Smartfleet has moved to expand its fleet funding capability by partnering with Volkswagen Financial Services Australia (VWFS), marking a significant step in how organisations can access finance and manage capital within their vehicle programs.
The partnership adds external funding capacity to Smartfleet’s existing offering, enabling the company to deliver a wider range of solutions — from operating leases through to finance leases and chattel mortgages in future — while maintaining a capital-light business model.
For Group Executive for Fleet, Anthony Dijanosic, the move reflects both market demand and Smartfleet’s strategic direction.
“Expanding our funding model is an important progression of our fleet strategy,” he said. “It enables Smartfleet to further support its clients with tailored solutions while maintaining our capital-light business model.”
Clients seek to free up capital
Dijanosic said Smartfleet’s decision to partner with VWFS is being driven by a noticeable change in customer behaviour. Many organisations — including corporates, local governments, and not-for-profits — are now seeking ways to release capital tied up in vehicle ownership so they can reinvest in their core activities.
“We’ve seen that clients increasingly want to free up their own capital to use in their core operations,” he said. “Through our pilot, we identified a real appetite for that from clients that hadn’t previously entertained it — particularly those that had vehicles sitting on their own balance sheets.”
The trend has been building as financial pressures and sustainability requirements converge. Organisations are now looking for scalable funding structures that reduce upfront costs and align with environmental targets, such as transitioning to lower-emission vehicles without overstretching budgets.
Scaling without balance-sheet risk
Before formalising its agreement with VWFS, Smartfleet ran a small self-funding pilot covering around 800 vehicles.
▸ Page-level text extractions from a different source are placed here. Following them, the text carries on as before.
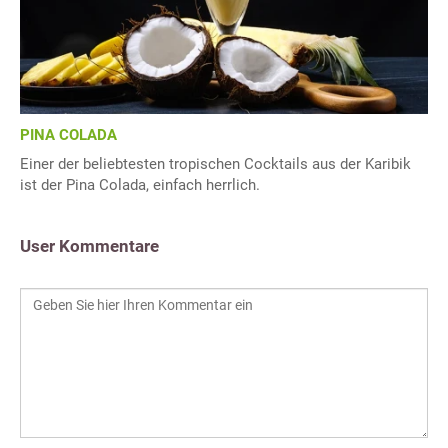
PINA COLADA
Einer der beliebtesten tropischen Cocktails aus der Karibik
ist der Pina Colada, einfach herrlich.
User Kommentare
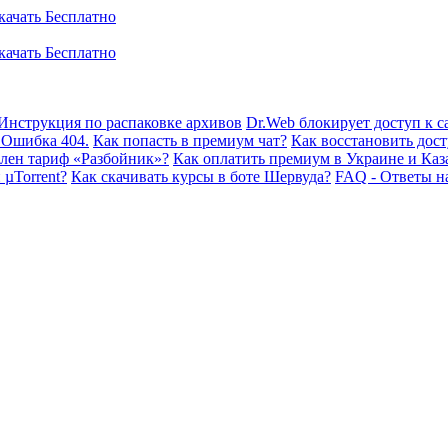
Инструкция по распаковке архивов
Dr.Web блокирует доступ к са
 Ошибка 404.
Как попасть в премиум чат?
Как восстановить дост
плен тариф «Разбойник»?
Как оплатить премиум в Украине и Каз
 µTorrent?
Как скачивать курсы в боте Шервуда?
FAQ - Ответы н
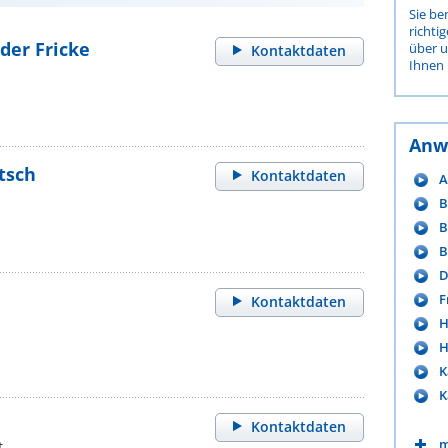
Sie be
richti
der Fricke
über 
Kontaktdaten
Ihnen 
Anw
ltsch
Kontaktdaten
A
B
B
B
D
F
Kontaktdaten
H
H
K
K
Kontaktdaten
m
t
While this demonstrated the company’s ability to offer in-house finance, Dijanosic said the long-term economics favoured a partnership model.
“You do earn less margin, but obviously there’s a risk-reward trade-off, so the economic value really stacks up in approaching it this way,” he explained.
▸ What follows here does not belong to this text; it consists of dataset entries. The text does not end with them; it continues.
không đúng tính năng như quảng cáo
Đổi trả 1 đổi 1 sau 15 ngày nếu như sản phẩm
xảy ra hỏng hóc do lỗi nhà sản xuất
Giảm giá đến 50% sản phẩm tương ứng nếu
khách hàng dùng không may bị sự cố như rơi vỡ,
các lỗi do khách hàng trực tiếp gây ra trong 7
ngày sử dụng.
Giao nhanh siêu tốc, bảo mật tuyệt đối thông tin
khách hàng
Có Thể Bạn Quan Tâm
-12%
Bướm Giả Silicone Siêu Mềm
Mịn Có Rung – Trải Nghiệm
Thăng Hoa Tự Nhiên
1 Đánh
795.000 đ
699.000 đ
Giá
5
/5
That approach allows Smartfleet to grow its funded portfolio at a faster pace without increasing balance-sheet exposure — a key consideration in the current economic climate where interest rates and residual value risk are constant factors.
By leveraging VWFS’s financial scale and sector expertise, Smartfleet can focus on client delivery, data integration, and fleet optimisation, while offering competitive rental pricing through a more diverse funding base.
Positioning for the next phase of fleet finance
The Smartfleet-VWFS partnership reflects a broader shift in the Australian fleet sector. More operators are adopting hybrid funding models that blend the efficiency of external finance with the control and transparency of professional fleet management.
For fleet buyers and procurement teams, this development means more choice in structuring vehicle programs — particularly for organisations that prefer to stay capital-light while maintaining access to flexible, scalable lease options.
With demand rising for both cost efficiency and sustainability, Smartfleet’s funding strategy illustrates how the fleet management industry is adapting to help clients balance financial and operational priorities in a rapidly changing market.